The sage Marvin Gaye said that inner city blues made him want to holler, and you could be directing a few choice words at the screen yourself during or after The Man Inside - another addition to the 'gritty urban drama' genre, which fails to make the most of either its premise or its cast.
It tells the story of Clayton Murdoch (Thomas), a promising boxer with a very troubled family history. His father Eugene (Harewood) is doing life for murder and abused both Clayton and his mother Elizabeth (Jules) when he was on the outside. With his mother having retreated into religious obsession, Clayton is now the lynchpin of the family, trying to keep younger brother Jay (Kambaba) and sister Kia (Oram) on the straight and narrow. But when Kia's boyfriend is stabbed, it drags Clayton into a world he's tried desperately hard to stay out of - and leads him to wonder just how like his father he really is.
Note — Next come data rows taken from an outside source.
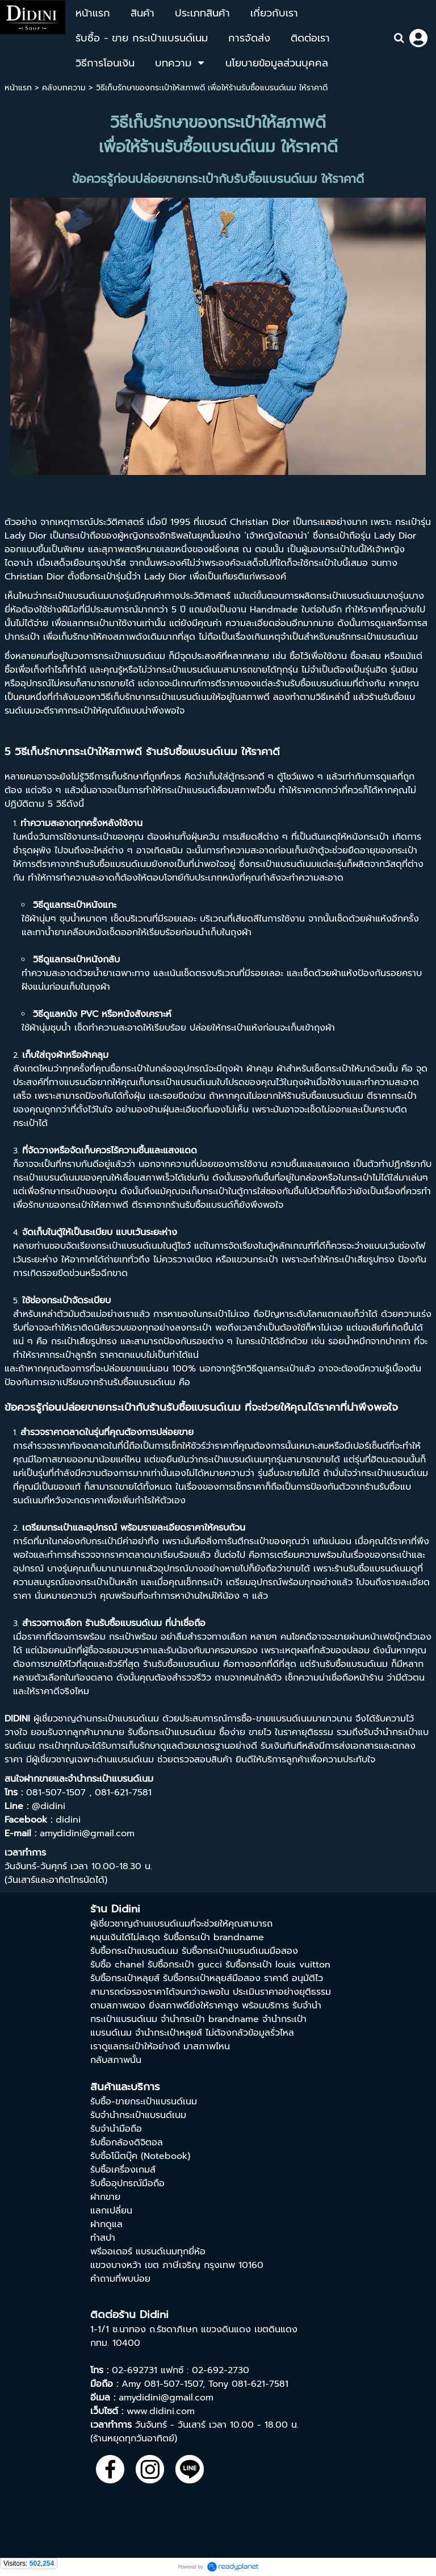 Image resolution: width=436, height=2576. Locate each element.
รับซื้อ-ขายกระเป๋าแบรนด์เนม (143, 2101)
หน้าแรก (18, 88)
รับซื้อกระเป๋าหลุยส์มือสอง (212, 1978)
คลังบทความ (64, 88)
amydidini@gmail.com (166, 2397)
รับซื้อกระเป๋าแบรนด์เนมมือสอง (240, 1951)
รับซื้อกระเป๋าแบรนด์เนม (134, 1951)
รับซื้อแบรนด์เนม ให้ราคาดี (221, 752)
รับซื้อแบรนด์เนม (321, 683)
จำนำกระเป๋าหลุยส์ (168, 2033)
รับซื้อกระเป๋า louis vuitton (277, 1964)
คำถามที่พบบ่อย (120, 2279)
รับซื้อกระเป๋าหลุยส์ (125, 1978)
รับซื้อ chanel (117, 1964)
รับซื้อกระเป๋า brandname (214, 1937)
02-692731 (134, 2370)
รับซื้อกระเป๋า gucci (185, 1964)
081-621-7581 (260, 2384)
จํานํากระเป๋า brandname (210, 2019)
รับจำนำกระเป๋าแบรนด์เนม (138, 2115)
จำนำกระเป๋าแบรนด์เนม (110, 1779)
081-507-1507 (173, 2384) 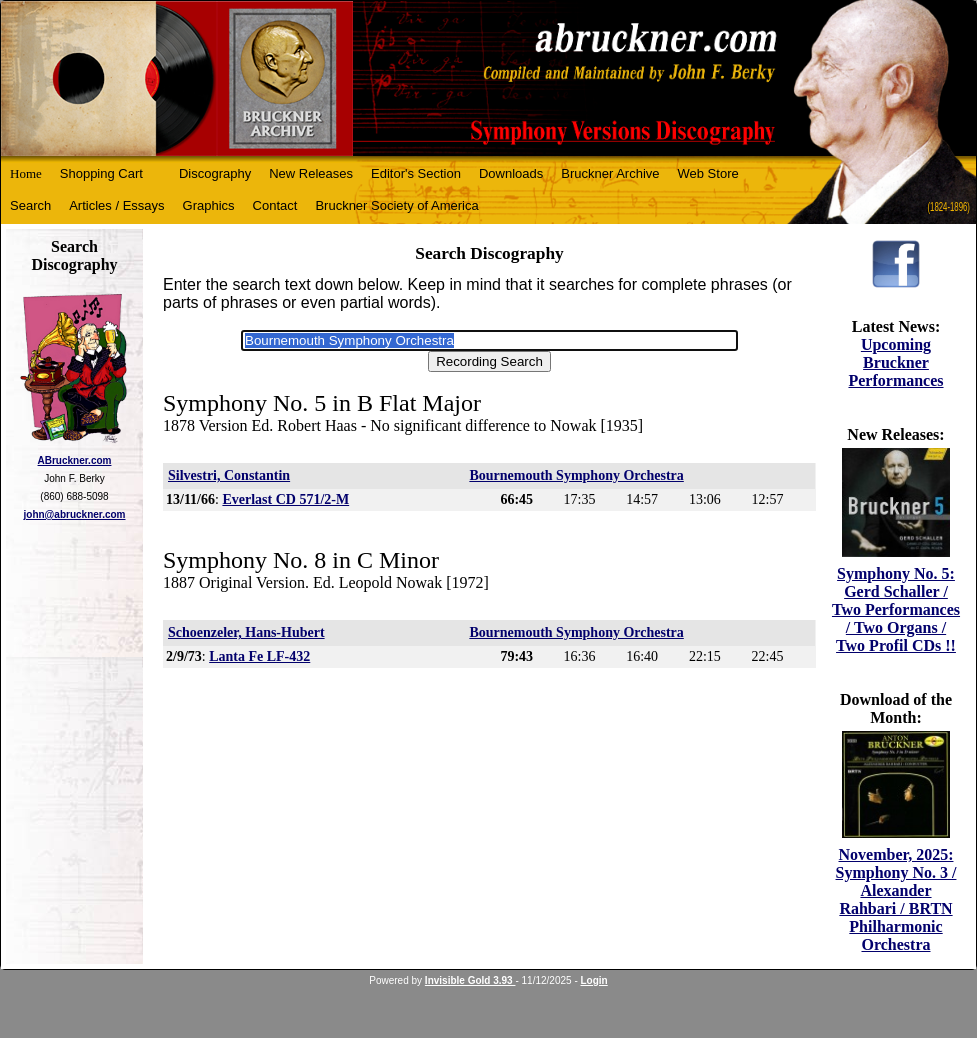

The idea - youngster trying to find his way out of the wreckage created by his father and make something of himself - is a good one, but rather than focus on their relationship and the burning/building of bridges, writer-director Turner shoehorns too much into his plot, resulting in a movie that has some good moments (classily shot in great locations) but always feels like it's trying too hard to make its point. There are clunky flashbacks and overwrought scenes, stabbings and ructions centred around a teen pregnancy, all of which are handled in a way that makes The Man Inside far-fetched and unsatisfying.
When it comes to the performances, Thomas, Mullan and Kambaba make the most of what's in the script, but former EastEnders star Ryan's talents are wasted on a poorly developed character, while Homeland star Harewood is required to play a baddie who graduated from the table-banging and snarling school - he was far more effective as a taciturn, charismatic villain in the BBC series Criminal Justice.
On the subject of the BBC, if you want to see a British movie with desperate people, and where the themes of male identity and bravado and the seductiveness of crime are handled really well, try Eran Creevy's Beeb-funded Shifty - for £100,000 it's a far better film. Perhaps the nicest thing to say about The Man Inside is that it could have been a contender.